There are a number of tools that someone in data architecture uses throughout his or her career. Beyond basic databases, a data architect often creates something called a metadata registry. This is in a sense a database that catalogs what data is available as opposed to cataloging the actual data. A metadata registry can organize data on a much more massive scale than a basic database, because it is not required to contain the information itself, but only to reference it.
Nearly all data architects are familiar with data-oriented computer languages such as SQL. In an attempt to simplify a rather complicated system, SQL is a data querying language based on retrieving data stored according to mathematical relations. Rather than storing numbers, SQL databases represent all types of information in mathematical terms and use mathematical tools to sort the information. Other data-oriented languages, such as XML, are likely to be regular tools by people in this position.

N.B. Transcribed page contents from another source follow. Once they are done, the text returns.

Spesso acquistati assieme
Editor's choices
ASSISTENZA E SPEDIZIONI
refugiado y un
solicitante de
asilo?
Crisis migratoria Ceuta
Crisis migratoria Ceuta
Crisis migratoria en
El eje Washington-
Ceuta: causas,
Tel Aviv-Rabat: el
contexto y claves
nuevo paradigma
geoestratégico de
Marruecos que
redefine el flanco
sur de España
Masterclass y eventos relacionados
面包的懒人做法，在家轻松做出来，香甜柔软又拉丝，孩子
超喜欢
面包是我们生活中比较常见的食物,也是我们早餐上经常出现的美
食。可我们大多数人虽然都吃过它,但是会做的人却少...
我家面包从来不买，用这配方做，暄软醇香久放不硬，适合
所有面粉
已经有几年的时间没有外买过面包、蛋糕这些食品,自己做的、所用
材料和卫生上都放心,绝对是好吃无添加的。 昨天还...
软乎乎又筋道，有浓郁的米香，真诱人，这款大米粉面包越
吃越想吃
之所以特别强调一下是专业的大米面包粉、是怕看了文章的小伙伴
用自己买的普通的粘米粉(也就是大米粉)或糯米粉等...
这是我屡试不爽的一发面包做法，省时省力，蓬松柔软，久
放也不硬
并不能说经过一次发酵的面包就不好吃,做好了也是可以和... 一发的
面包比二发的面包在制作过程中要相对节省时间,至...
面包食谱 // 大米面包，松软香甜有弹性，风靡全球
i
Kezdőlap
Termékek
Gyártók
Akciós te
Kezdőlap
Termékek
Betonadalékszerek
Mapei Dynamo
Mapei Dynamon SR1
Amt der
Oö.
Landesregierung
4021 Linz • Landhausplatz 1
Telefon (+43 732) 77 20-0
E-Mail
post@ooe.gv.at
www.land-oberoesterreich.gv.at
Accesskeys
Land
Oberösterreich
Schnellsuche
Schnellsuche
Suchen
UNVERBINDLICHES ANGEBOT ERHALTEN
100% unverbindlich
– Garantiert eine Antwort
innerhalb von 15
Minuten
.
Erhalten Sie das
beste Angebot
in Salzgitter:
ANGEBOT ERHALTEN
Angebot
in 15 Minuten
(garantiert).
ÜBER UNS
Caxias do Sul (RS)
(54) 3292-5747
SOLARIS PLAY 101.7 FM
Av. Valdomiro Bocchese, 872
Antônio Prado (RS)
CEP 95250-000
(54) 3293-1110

This pretty much sums up the role: "The business team knew what they wanted, in plain English terms, and it was the job of the architect to ensure that the data was available which could answer their questions, and design relationships and flow diagrams of the data within the organization." --Mammmood
I don't know what this data architect role is. To me it sounds more like a BI type of guy, defining facts and dimensions, tables and their normalization in order to produce results specified by upper management, or creating reports.
The role of designing the database model for an application, well, I think that takes more than just knowing the names and attributes of a bunch of entities (like employee, customer, account, billing, whatever). I mean, how can someone design the database without knowledge of the business rules? Simple stuff like: Can an employee be registered to more than one job? Or how can the DA or DBA decide where to put a flag column to a table that will be used to invoke a specific behavior in the underlying code?
I don't see how the software class model can be separated from the database tables.
In a small organization, an educated DBA may fulfill the data architect and DBA role. However, the data architect works from a logical perspective and DBA works from an implementation perspective. They have different skill sets.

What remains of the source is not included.